Surely, better to measure engagement from concrete link clicks?
I believe this is incorrect. Aweber, Getresponse, mailchimp and all other major email service providers are well established companies for many years, google image proxy only work on small companies or high risk mailers.
 
I believe this is incorrect. Aweber, Getresponse, mailchimp and all other major email service providers are well established companies for many years, google image proxy only work on small companies or high risk mailers.
Nope. Nothing to do with that. The Gmail image proxy / caching is not selective. I used to work with one the UK's larges eCRM agency and the problem was well known across the industry.
However, I still think the leading ESPs have somehow sussed out a solution or at least a work-around. That's what I still believe is worth investigating for us.
In the meantime, MW should at least fix the device statistics and exclude the Google IP from those stats only, since that's the most glaring bs.
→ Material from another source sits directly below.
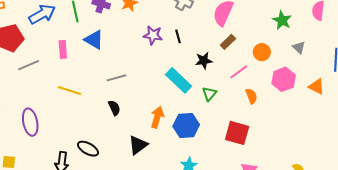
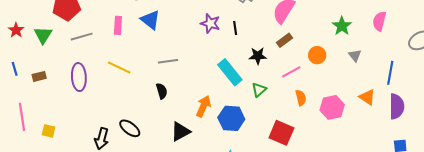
pink hexagon: (284, 79) -> (332, 107), moved
purple ellipse: (30, 122) -> (79, 77), moved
When I present these numbers to my clients with 90% of their subscribers supposed to be opening on Mozilla on a Windows desktop, I'm getting laughed out of the village and lose credibility each time.
 
MW should at least fix the device statistics and exclude the Google IP from those stats only, since that's the most glaring bs
See my above case, where I legitimately opened the email and the open has been tracked just once having google's ip address. if we'd exclude that, we'd exclude a perfectly valid open, which is not acceptable.
 
@twisted1919
why not
implement Event Webhook because it will include the most amount of information on those engagement events.
Here is an example of how reports those open events to the webhook:

{
"email": "example@test.com",
"timestamp": 1513299569,
"smtp-id": "<14c5d75ce93.dfd.64b469@ismtpd-555>",
"event": "open",
"category": "cat facts",
"sg_event_id": "sg_event_id",
"sg_message_id": "sg_message_id",
"useragent": "Mozilla/4.0 (compatible; MSIE 6.1; Windows XP; .NET CLR 1.1.4322; .NET CLR 2.0.50727)",
"ip": "255.255.255.255"
}

This user agent and IP field should that of the recipient.

Could you explain why not above should not work to get accurate open data?